Le Code des droits de la personne du Manitoba applique le principe de la parité salariale pour un travail égal. Le Code des normes d'emploi applique le principe de la parité salariale aux hommes et aux femmes qui effectuent un travail semblable ou à peu près semblable au sein d'un même établissement.
Saskatchewan
La Saskatchewan n'a pas de législation spécifique en matière d'équité salariale. Toutefois, il est prévu dans la Labour Standards Act que nul employeur ne peut discriminer à l'égard des employés masculins et féminins en versant aux employées une rémunération inférieure à celle des employés ou vice versa lorsque les employés masculins et féminins sont engagés pour effectuer un travail similaire dans un même établissement et dans des conditions de travail similaires, dont l'exécution exige des compétences, des efforts et des responsabilités similaires, sauf lorsqu'une prime est versée en conformité avec un régime d'ancienneté ou de mérite.
Le gouvernement a mis en œuvre l'équité salariale et l'équité interne dans la fonction publique par l'entremise de l'Equal Pay for Work of Equal Value and Pay Equity Policy Framework de 1997. L'équité interne applique les principes de l'équité salariale à tous les emplois qu'ils soient à prédominance masculine ou féminine. Les postes sont classifiés et rémunérés en tenant compte de tous les postes dans l'organisme et de la valeur relative. Le mandat stratégique vise l'exécutif du gouvernement, les sociétés d'État ainsi que le secteur de la santé. On a constaté une mise en œuvre volontaire bien que limitée du cadre dans le secteur de l'éducation. Le cadre a permis de réaliser des gains pour la majorité des employées et certains employés dans presque tous les organismes, et a comprimé l'écart salarial dans tous les organismes où il a été adopté.
Alberta
L'Alberta ne possède pas de législation en matière d'équité salariale. La législation en matière de droits de la personne règle cependant la question de la parité salariale pour un travail similaire, mais seulement dans un même établissement (succursale, franchise, etc.).
Colombie-Britannique
La parité salariale pour un travail similaire est garantie par l'article 12 du BC Human Rights Code, qui proscrit toute forme de discrimination fondée sur le sexe pour la rémunération d'un travail semblable ou sensiblement équivalent. La législation est soutenue par une campagne d'information et de sensibilisation, effectuée par l'entremise d'activités financées par le gouvernement provincial, dont des séances de formation et de consultation à l'intention des employeurs, offertes en vertu d'un contrat par la Human Rights Clinic, ainsi que de l'information à l'intention de la population, notamment des brochures et des sites Web.
Nunavut
Le gouvernement du Nunavut prépare l'ébauche d'une nouvelle Loi sur la fonction publique qui favorisera l'équité en matière d'emploi.
Territoires du Nord-Ouest
Les dispositions relatives à l'égalité de rémunération de la Loi sur les droits de la personne des T.N.-O. sont entrées en vigueur durant la période du présent rapport. En vertu de cette Loi, nul n'a le droit de verser à une personne une rémunération moindre pour un travail équivalent ou sensiblement équivalent en s'appuyant sur un motif de distinction illicite (dont le sexe).

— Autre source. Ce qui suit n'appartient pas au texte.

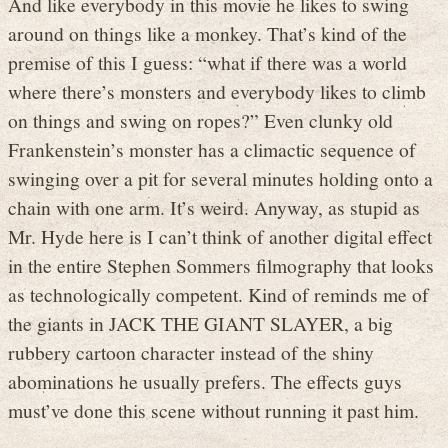
And like everybody in this movie he likes to swing
around on things like a monkey. That’s kind of the
premise of this I guess: “what if there was a world
where there’s monsters and everybody likes to climb
on things and swing on ropes?” Even clunky old
Frankenstein’s monster has a climactic sequence of
swinging over a pit for several minutes holding onto a
chain with one arm. It’s weird. Anyway, as stupid as
Mr. Hyde here is I can’t think of another digital effect
in the entire Stephen Sommers filmography that looks
as technologically competent. Kind of reminds me of
the giants in JACK THE GIANT SLAYER, a big
rubbery cartoon character instead of the shiny
abominations he usually prefers. The effects guys
must’ve done this scene without running it past him.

La Loi sur la fonction publique des T.N.-O. prévoit également des dispositions relatives à l'égalité de rémunération qui imposent de ne faire aucune différence dans le taux de rémunération des employés et des employées d'un même établissement produisant un travail de valeur égale.
Yukon
Le gouvernement du Yukon est lié par les dispositions de la Loi sur les droits de la personne du Yukon concernant la parité salariale pour des fonctions équivalentes. De plus, le système d'évaluation des emplois utilisé par le gouvernement est fondé sur la notion de parité salariale pour des fonctions équivalentes.